Any workaround to not re-process full prompt on each turn with hybrid attention models running on CPU?
Posted by Quagmirable@reddit | LocalLLaMA | View on Reddit | 9 comments
Hi there, basically as the title says, with Qwen3-VL-30B-A3B and the latest llama.cpp on my CPU-only setup it quickly answers follow-up questions using the cache. But with Qwen3.5 and Gemma4 it always shows forcing full prompt re-processing due to lack of cache data (likely due to SWA or hybrid/recurrent memory, see https://github.com/ggml-org/llama.cpp/pull/13194#issuecomment-2868343055. I'm aware that in many cases that happens because the responses were too short and the caching window needs to be adjusted, but it appears that the issue when running only on CPU is different. I've tried flags like --swa-full --flash-attn off but they make no difference. I'm having trouble distinguishing the real issue with all the noise, because apparently this was a problem for most/all users [1] [2], but it seems to have been fixed for GPU setups.
New-Inspection7034@reddit
Curious what your use case is here — are you running this for agentic/multi-turn work through a tool you built, or using something like Open WebUI / LM Studio? Trying to understand if the reprocessing cost is killing you on long system prompts or if it's more the latency on follow-up turns.
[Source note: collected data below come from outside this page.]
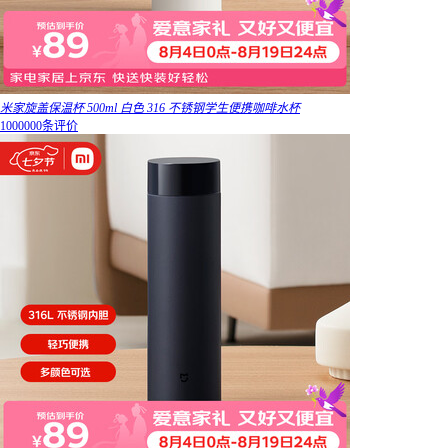
米家旋盖保温杯 500ml 白色 316 不锈钢学生便携咖啡水杯
1000000条评价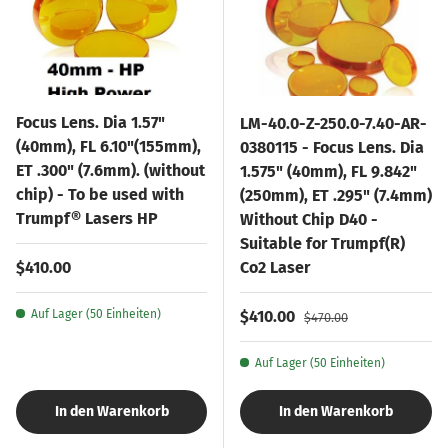
Focus Lens. Dia 1.57"
LM-40.0-Z-250.0-7.40-AR-
(40mm), FL 6.10"(155mm),
0380115 - Focus Lens. Dia
ET .300" (7.6mm). (without
1.575" (40mm), FL 9.842"
chip) - To be used with
(250mm), ET .295" (7.4mm)
Trumpf® Lasers HP
Without Chip D40 -
Suitable for Trumpf(R)
Normaler Preis
$410.00
Co2 Laser
Verkaufspreis
Normaler Preis
Auf Lager (50 Einheiten)
$410.00
$470.00
Auf Lager (50 Einheiten)
In den Warenkorb
In den Warenkorb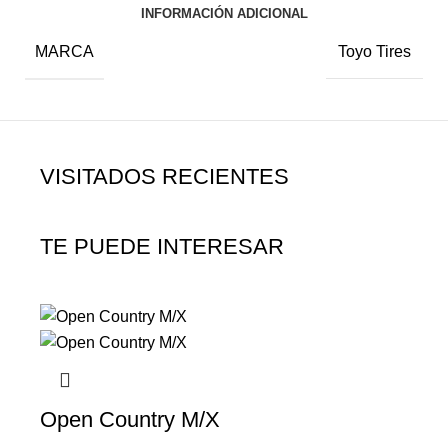
INFORMACIÓN ADICIONAL
MARCA
Toyo Tires
VISITADOS RECIENTES
TE PUEDE INTERESAR
Open Country M/X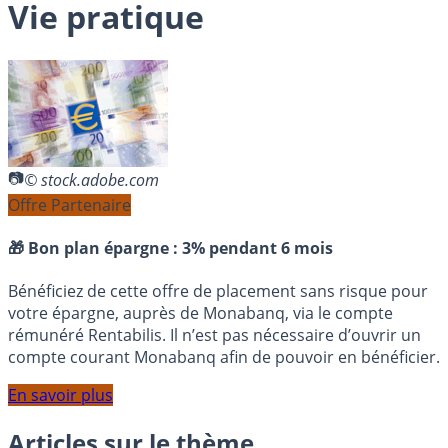
Vie pratique
© stock.adobe.com
Offre Partenaire
🎁 Bon plan épargne :
3% pendant 6 mois
Bénéficiez de cette offre de placement sans risque pour
votre épargne, auprès de Monabanq, via le compte
rémunéré Rentabilis. Il n’est pas nécessaire d’ouvrir un
compte courant Monabanq afin de pouvoir en bénéficier.
En savoir plus
Articles sur le thème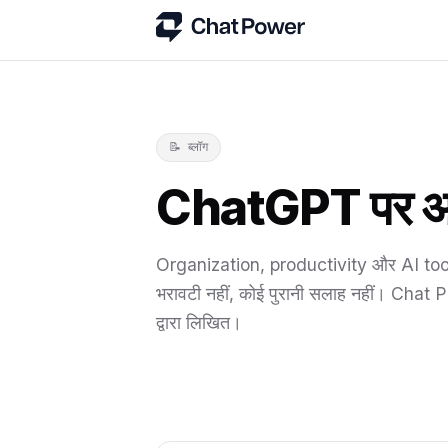
📝 ब्लॉग
ChatGPT पर अ
Organization, productivity और AI tool
भरावटी नहीं, कोई पुरानी सलाह नहीं। Cha
द्वारा लिखित।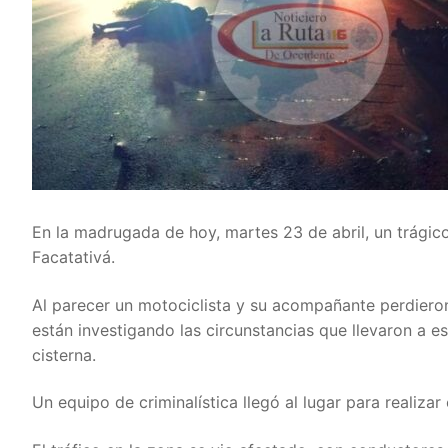
En la madrugada de hoy, martes 23 de abril, un trágic
Facatativá.
Al parecer un motociclista y su acompañante perdieron
están investigando las circunstancias que llevaron a e
cisterna.
Un equipo de criminalística llegó al lugar para realizar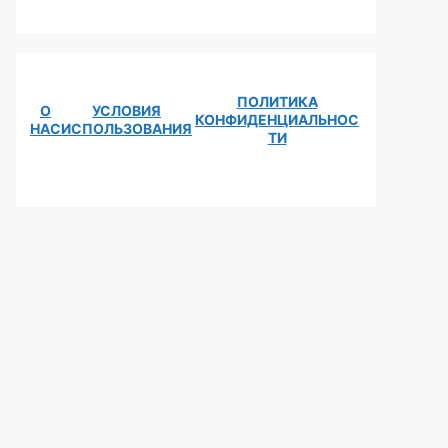
ПОЛИТИКА
О
УСЛОВИЯ
КОНФИДЕНЦИАЛЬНОС
НАС
ИСПОЛЬЗОВАНИЯ
ТИ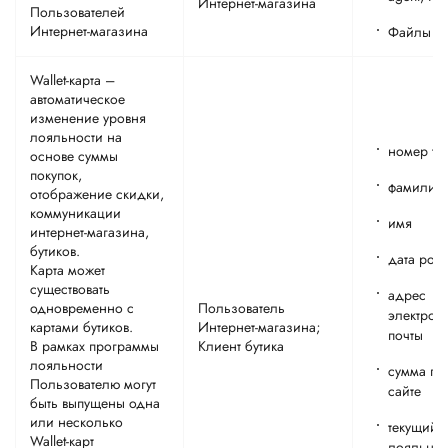
Интернет-магазина
Пользователей
Интернет-магазина
Файлы co
Wallet-карта –
автоматическое
изменение уровня
лояльности на
номер те
основе суммы
покупок,
фамилия
отображение скидки,
коммуникации
имя
интернет-магазина,
бутиков.
дата рож
Карта может
существовать
адрес
одновременно с
Пользователь
электрон
картами бутиков.
Интернет-магазина;
почты
В рамках программы
Клиент бутика
лояльности
сумма по
Пользователю могут
сайте
быть выпущены одна
или несколько
текущий 
Wallet-карт
лояльнос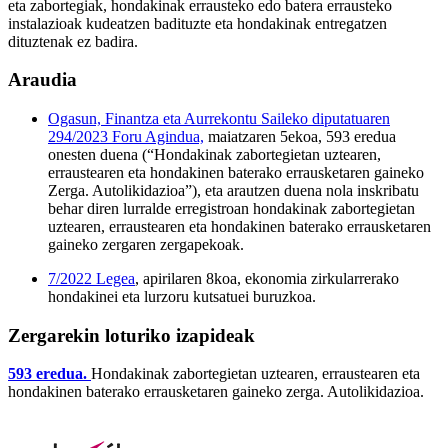
eta zabortegiak, hondakinak errausteko edo batera errausteko
instalazioak kudeatzen badituzte eta hondakinak entregatzen
dituztenak ez badira.
Araudia
Ogasun, Finantza eta Aurrekontu Saileko diputatuaren
294/2023 Foru Agindua,
maiatzaren 5ekoa, 593 eredua
onesten duena (“Hondakinak zabortegietan uztearen,
erraustearen eta hondakinen baterako errausketaren gaineko
Zerga. Autolikidazioa”), eta arautzen duena nola inskribatu
behar diren lurralde erregistroan hondakinak zabortegietan
uztearen, erraustearen eta hondakinen baterako errausketaren
gaineko zergaren zergapekoak.
7/2022 Legea
, apirilaren 8koa, ekonomia zirkularrerako
hondakinei eta lurzoru kutsatuei buruzkoa.
Zergarekin loturiko izapideak
593 eredua.
Hondakinak zabortegietan uztearen, erraustearen eta
hondakinen baterako errausketaren gaineko zerga. Autolikidazioa.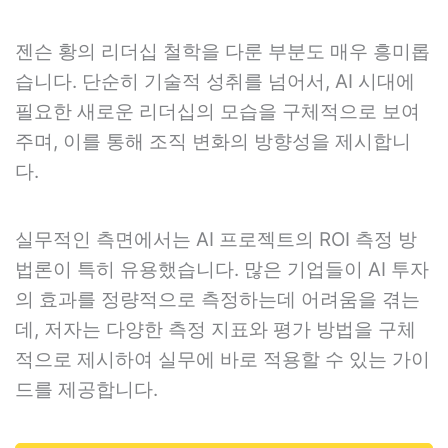
젠슨 황의 리더십 철학을 다룬 부분도 매우 흥미롭
습니다. 단순히 기술적 성취를 넘어서, AI 시대에
필요한 새로운 리더십의 모습을 구체적으로 보여
주며, 이를 통해 조직 변화의 방향성을 제시합니
다.
실무적인 측면에서는 AI 프로젝트의 ROI 측정 방
법론이 특히 유용했습니다. 많은 기업들이 AI 투자
의 효과를 정량적으로 측정하는데 어려움을 겪는
데, 저자는 다양한 측정 지표와 평가 방법을 구체
적으로 제시하여 실무에 바로 적용할 수 있는 가이
드를 제공합니다.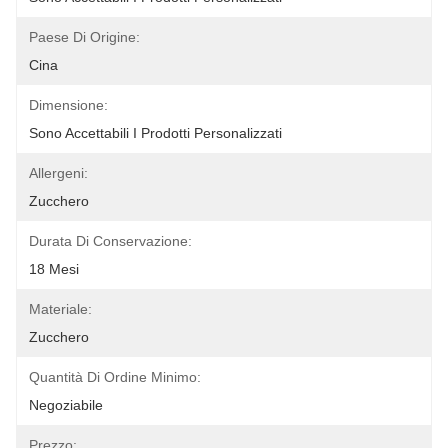
Paese Di Origine:
Cina
Dimensione:
Sono Accettabili I Prodotti Personalizzati
Allergeni:
Zucchero
Durata Di Conservazione:
18 Mesi
Materiale:
Zucchero
Quantità Di Ordine Minimo:
Negoziabile
Prezzo: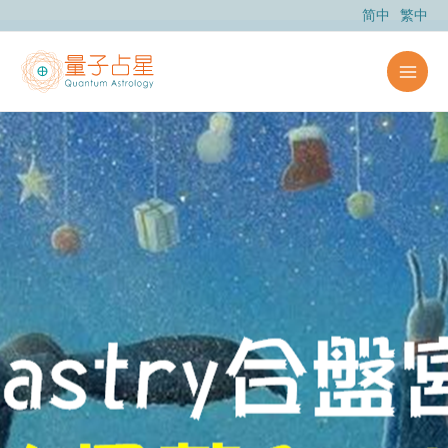
跳
简中
繁中
至
主
要
內
容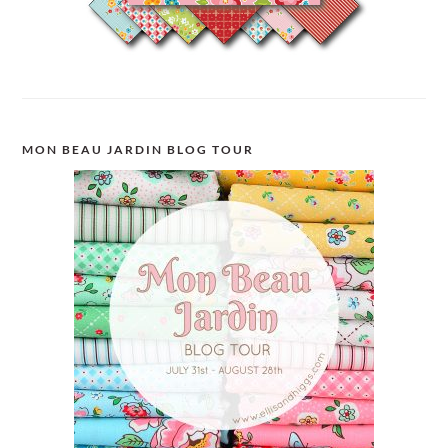
MON BEAU JARDIN BLOG TOUR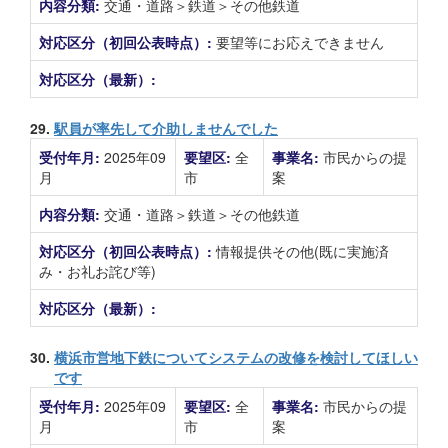
内容分類:
交通・道路＞鉄道＞その他鉄道
対応区分（初回公表時点）:
要望等にお応えできません
対応区分（最新）:
29.
駅員が率先して介助しませんでした
受付年月:
2025年09
要望区:
全
事業名:
市民からの提
月
市
案
内容分類:
交通・道路＞鉄道＞その他鉄道
対応区分（初回公表時点）:
情報提供その他(既に実施済
み・お礼お詫び等)
対応区分（最新）:
30.
横浜市営地下鉄についてシステムの改修を検討してほしい
です
受付年月:
2025年09
要望区:
全
事業名:
市民からの提
月
市
案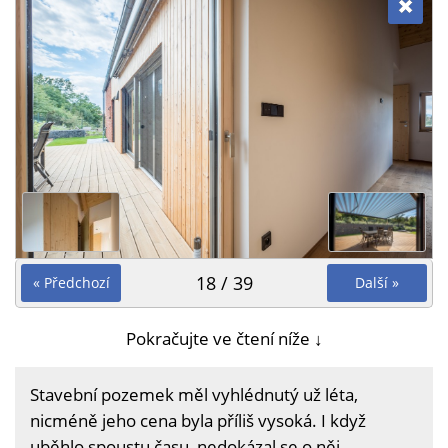
18 / 39
« Předchozí
Další »
Pokračujte ve čtení níže ↓
Stavební pozemek měl vyhlédnutý už léta,
nicméně jeho cena byla příliš vysoká. I když
uběhlo spoustu času, nedokázal se o něj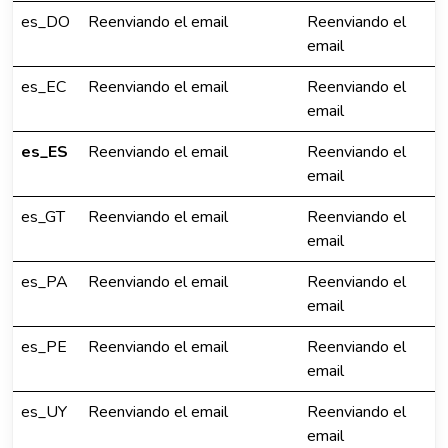
es_DO
Reenviando el email
Reenviando el
email
es_EC
Reenviando el email
Reenviando el
email
es_ES
Reenviando el email
Reenviando el
email
es_GT
Reenviando el email
Reenviando el
email
es_PA
Reenviando el email
Reenviando el
email
es_PE
Reenviando el email
Reenviando el
email
es_UY
Reenviando el email
Reenviando el
email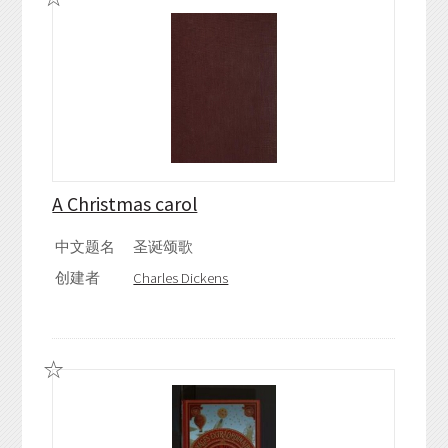
A Christmas carol
中文题名
圣诞颂歌
创建者
Charles Dickens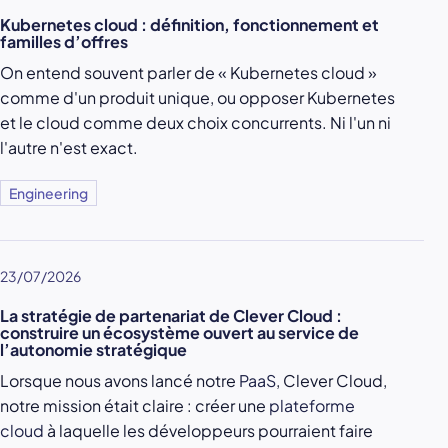
Kubernetes cloud : définition, fonctionnement et
familles d’offres
On entend souvent parler de « Kubernetes cloud »
comme d'un produit unique, ou opposer Kubernetes
et le cloud comme deux choix concurrents. Ni l'un ni
l'autre n'est exact.
Engineering
23/07/2026
La stratégie de partenariat de Clever Cloud :
construire un écosystème ouvert au service de
l’autonomie stratégique
Lorsque nous avons lancé notre
PaaS
, Clever Cloud,
notre mission était claire : créer une
plateforme
cloud
à laquelle les développeurs pourraient faire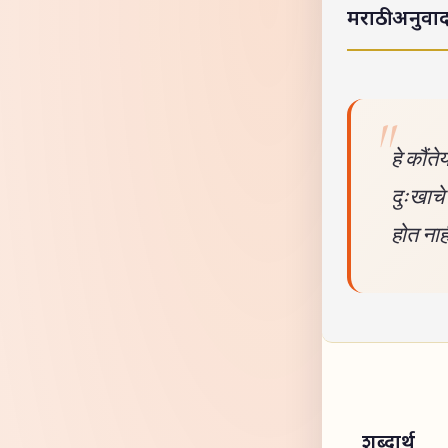
मराठी अनुवा
हे कौंते
दुःखाचे
होत नाह
शब्दार्थ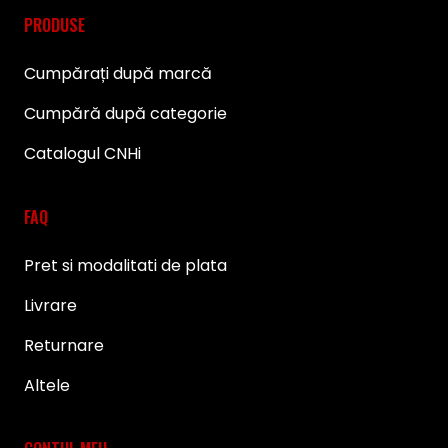
PRODUSE
Cumpărați după marcă
Cumpără după categorie
Catalogul CNHi
FAQ
Pret si modalitati de plata
Livrare
Returnare
Altele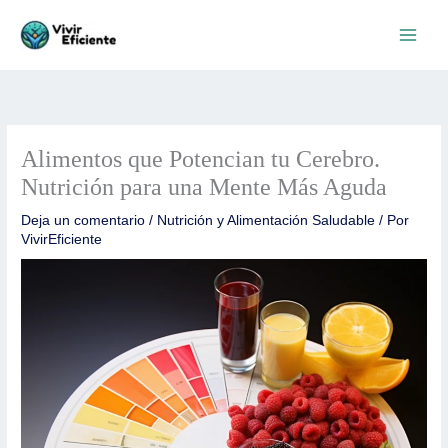
Ir
al
contenido
Alimentos que Potencian tu Cerebro.
Nutrición para una Mente Más Aguda
Deja un comentario
/
Nutrición y Alimentación Saludable
/ Por
VivirEficiente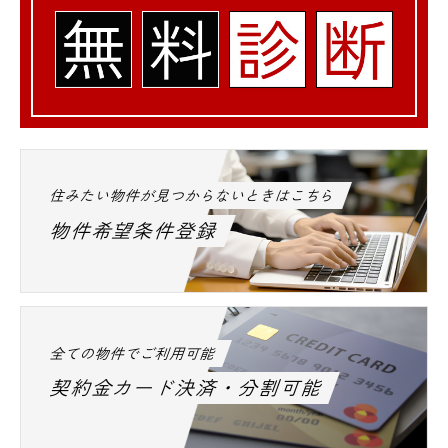
住みたい物件が見つからないときはこちら
物件希望条件登録
全ての物件でご利用可能
契約金カード決済・分割可能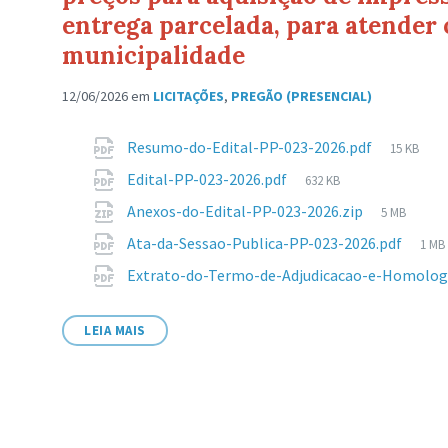
entrega parcelada, para atender 
municipalidade
12/06/2026
em
LICITAÇÕES
,
PREGÃO (PRESENCIAL)
Anexos
Tamanh
Resumo-do-Edital-PP-023-2026.pdf
15 KB
de
Tamanho
Edital-PP-023-2026.pdf
632 KB
arquivo:
de
Tamanho
Anexos-do-Edital-PP-023-2026.zip
5 MB
arquivo:
de
Tam
Ata-da-Sessao-Publica-PP-023-2026.pdf
1 MB
arquivo:
de
Extrato-do-Termo-de-Adjudicacao-e-Homolog
arqu
LEIA MAIS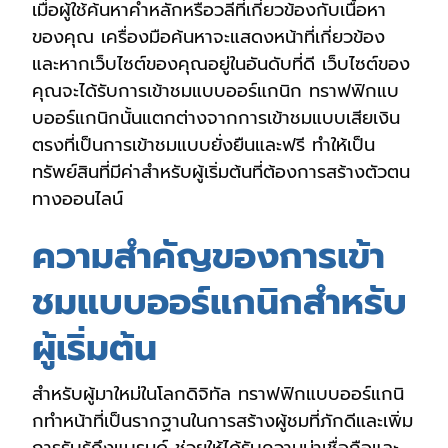
เมื่อผู้ใช้ค้นหาคำหลักหรือวลีที่เกี่ยวข้องกับเนื้อหา
ของคุณ เครื่องมือค้นหาจะแสดงหน้าที่เกี่ยวข้อง
และหากเว็บไซต์ของคุณอยู่ในอันดับที่ดี เว็บไซต์ของ
คุณจะได้รับการเข้าชมแบบออร์แกนิก ทราฟฟิกแบ
บออร์แกนิกนั้นแตกต่างจากการเข้าชมแบบเสียเงิน
ตรงที่เป็นการเข้าชมแบบยั่งยืนและฟรี ทำให้เป็น
ทรัพย์สินที่มีค่าสำหรับผู้เริ่มต้นที่ต้องการสร้างตัวตน
ทางออนไลน์
ความสำคัญของการเข้า
ชมแบบออร์แกนิกสำหรับ
ผู้เริ่มต้น
สำหรับผู้มาใหม่ในโลกดิจิทัล ทราฟฟิกแบบออร์แกนิ
กทำหน้าที่เป็นรากฐานในการสร้างผู้ชมที่ภักดีและเพิ่ม
การรับรู้ถึงแบรนด์ ช่วยให้ได้รับความน่าเชื่อถือและ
I'm dealing with it in my own agentic coding tool by managing context aggressively. I'm using threshold-based compaction that fires before the cache thrash gets bad, targeting a watermark so you're not reprocessing a bloated context every turn. It doesn't eliminate the reprocessing cost but it keeps the context lean enough that it's tolerable.
Quagmirable@reddit (OP)
Hi there, I'm just using the
llama-serverweb interface for an initial bigger task, with followup questions after that's completed.Several-Tax31@reddit
There are multiple things: 1) Add -ctx-checkpoints 128 to your command. 2) If using agentic frameworks, make sure the framework doesn't embed extra information (like time or whatever) between prompts. (Claude code does that) Swa works with prompt similarity, so this entirely breaks it and forces reprocessing. 3) Multiple tool callings breaks patterns in my case. In my case, after 10-15 tool callings, it forces reprocessing no matter what. (I couldn't find the solution to that)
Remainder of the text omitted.